Using the listing that follows, report how many lines include the word "worddoc", and add no other words.

--- Available data ---

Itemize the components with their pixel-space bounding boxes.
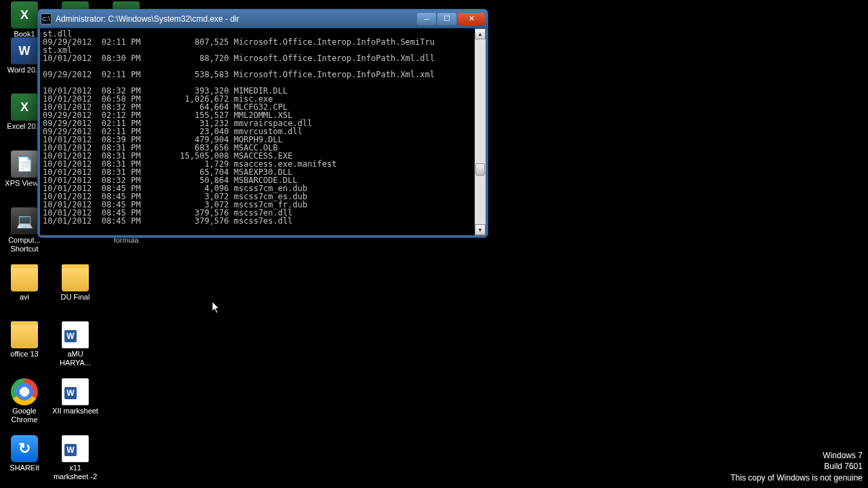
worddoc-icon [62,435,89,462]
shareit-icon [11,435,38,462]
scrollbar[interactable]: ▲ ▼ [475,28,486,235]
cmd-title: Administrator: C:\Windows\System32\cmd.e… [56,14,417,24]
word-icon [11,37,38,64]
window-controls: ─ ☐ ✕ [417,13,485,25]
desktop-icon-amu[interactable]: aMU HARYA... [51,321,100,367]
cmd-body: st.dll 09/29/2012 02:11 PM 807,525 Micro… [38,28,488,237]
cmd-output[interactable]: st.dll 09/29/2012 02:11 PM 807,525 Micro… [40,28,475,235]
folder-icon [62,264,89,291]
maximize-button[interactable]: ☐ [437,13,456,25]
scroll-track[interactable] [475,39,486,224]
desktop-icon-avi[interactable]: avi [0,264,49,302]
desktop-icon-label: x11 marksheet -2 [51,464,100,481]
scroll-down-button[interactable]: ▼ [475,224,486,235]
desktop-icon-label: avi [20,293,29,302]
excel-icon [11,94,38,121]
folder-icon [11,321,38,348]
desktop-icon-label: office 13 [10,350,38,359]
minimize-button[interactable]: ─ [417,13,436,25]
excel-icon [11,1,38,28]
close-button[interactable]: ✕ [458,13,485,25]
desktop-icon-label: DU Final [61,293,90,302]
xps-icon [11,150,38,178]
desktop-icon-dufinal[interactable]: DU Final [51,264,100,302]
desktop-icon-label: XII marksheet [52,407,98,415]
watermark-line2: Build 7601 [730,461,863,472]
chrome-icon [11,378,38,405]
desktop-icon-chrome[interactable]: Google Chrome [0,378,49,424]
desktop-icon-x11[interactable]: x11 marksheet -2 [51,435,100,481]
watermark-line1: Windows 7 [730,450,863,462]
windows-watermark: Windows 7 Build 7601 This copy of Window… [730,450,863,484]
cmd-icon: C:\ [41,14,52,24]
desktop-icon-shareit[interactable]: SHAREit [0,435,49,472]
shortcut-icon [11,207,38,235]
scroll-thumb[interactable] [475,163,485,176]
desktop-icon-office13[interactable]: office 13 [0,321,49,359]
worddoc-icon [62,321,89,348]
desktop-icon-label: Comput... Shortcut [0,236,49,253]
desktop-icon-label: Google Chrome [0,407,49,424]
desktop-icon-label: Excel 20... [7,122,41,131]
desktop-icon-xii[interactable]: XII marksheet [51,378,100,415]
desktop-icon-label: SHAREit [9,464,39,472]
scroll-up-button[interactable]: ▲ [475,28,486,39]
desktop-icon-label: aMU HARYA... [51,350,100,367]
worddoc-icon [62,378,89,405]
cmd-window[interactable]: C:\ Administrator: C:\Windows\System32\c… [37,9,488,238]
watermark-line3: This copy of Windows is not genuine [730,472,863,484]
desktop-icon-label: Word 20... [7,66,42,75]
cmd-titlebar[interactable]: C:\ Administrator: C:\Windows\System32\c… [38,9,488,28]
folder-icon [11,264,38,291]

---

- **Answer space**
3